Lucía corrió sin saber con que se iba a encontrar y lo encontró allí a Diego, con un trapo en la mano, abanicando desesperado una sartén de la que salía humo negro como si estuvieran invocando a un demonio culinario.
—Tranquilas, lo tengo controlado —dijo, aunque estaba claro que no lo tenía. Sus ojos llorosos lo delataban.
—¿Qué demonios estás haciendo? —preguntó Lucía, con los ojos como platos sin creer lo que veía.
—Cena para todos. —Diego tosió—. O al menos… lo que iba a ser cena. —Levanto con orgullo un trozo carbonizado que, en otra vida, quizás había sido pechuga de pollo o algo similar.
Javi apareció con una bolsa de patatas fritas, apoyado en el marco de la puerta como si observará un espectáculo muy entretenido.
—Por eso nunca cocino. Es mucho más seguro abrir esta bolsa que cocinar.

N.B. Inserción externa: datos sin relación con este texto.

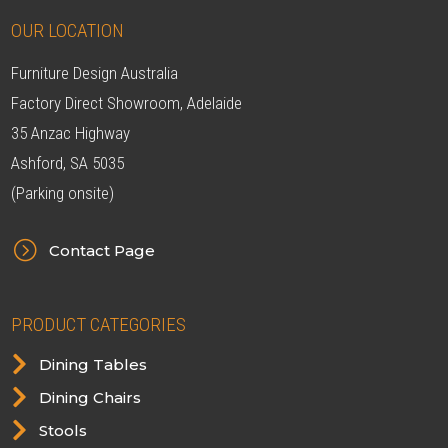
OUR LOCATION
Furniture Design Australia
Factory Direct Showroom, Adelaide
35 Anzac Highway
Ashford, SA 5035
(Parking onsite)
=
Contact Page
PRODUCT CATEGORIES

Dining Tables

Dining Chairs

Stools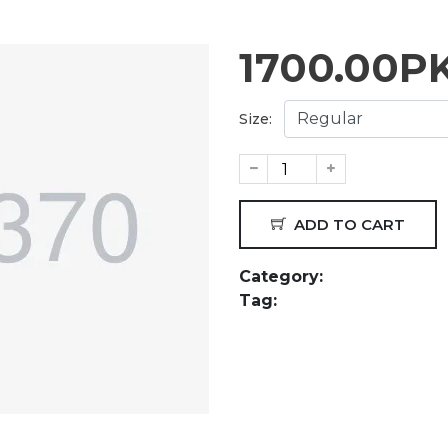
1700.00
P
Size:
ADD TO CART
Category:
Tag: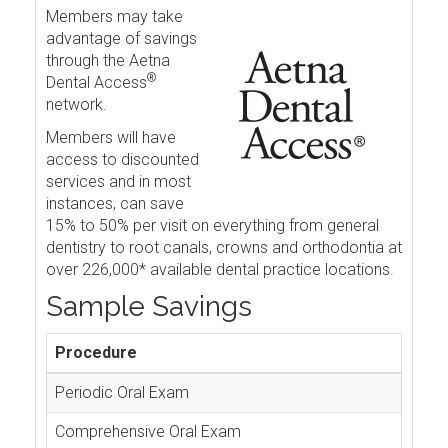
Members may take
advantage of savings
through the Aetna
®
Dental Access
network.
Members will have
access to discounted
services and in most
instances, can save
15% to 50% per visit on everything from general
dentistry to root canals, crowns and orthodontia at
over 226,000* available dental practice locations.
Sample Savings
Procedure
Periodic Oral Exam
Comprehensive Oral Exam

Lucía suspiró, abrió la ventana y tomó el control de la cocina.
—Aparta. —Le quitó la sartén de las manos con firmeza—. Si sobrevivo a mi jefa, no pienso morir intoxicada en mi propio piso.

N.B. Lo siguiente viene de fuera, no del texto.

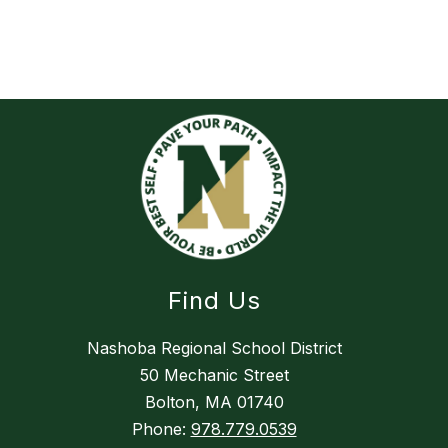
Find Us
Nashoba Regional School District
50 Mechanic Street
Bolton, MA 01740
Phone:
978.779.0539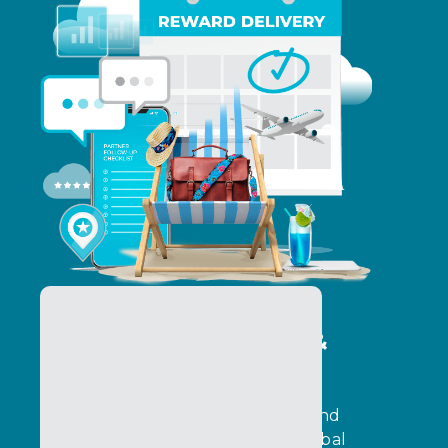
Program Operations &
Delivery Services
Operate programs with precision and
execution control. Ensure that global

En menos de diez minutos, había preparado una tortilla decente, mientras Diego la miraba con expresión de cachorro regañado, brazos cruzados y la frente arrugada como si estuviera en penitencia.
—Vale, lo admito —dijo él—. Cocinar no es lo mío.
—Ni respirar sin supervisión, por lo visto —respondió Lucía, colocando la sartén en la mesa.
Carla aplaudió, todavía con los ojos rojos por el humo.
—¡Equipo! Esto sí que es una convivencia.
Se sentaron todos alrededor de la mesa improvisada: platos desparejados, vasos de plástico y la tortilla como plato estrella. Javi le echo ketchup sin piedad, Carla corto la tortilla en porciones desiguales y Diego, solemne, se sirvió como si estuvieran en un restaurante cinco estrellas. Entre broma y broma, la tensión del humo se disipó.
—Brindo por la nueva era del piso 4B —dijo Carla, levantando su vaso de refresco.
—Brindo por Lucía, nuestra chef salvadora —añadió Javi.
Diego no apartó los ojos de ella.
—Y yo brindo porque, aunque diga que me odia, en el fondo se alegra de que yo esté aquí.
Lucía se atragantó con el bocado.
—¿Perdona?
Carla y Javi estallaron en carcajadas. Diego sonrió satisfecho, como quien acaba de ganar un punto en un partido que nadie más estaba jugando.
Lucía trató de disimular, pero sus mejillas se tiñeron de rojo.
La cena terminó entre carcajadas, platos a medio lavar y un Diego que, pese a sus “dotes culinarias”, parecía cada vez más difícil de ignorar.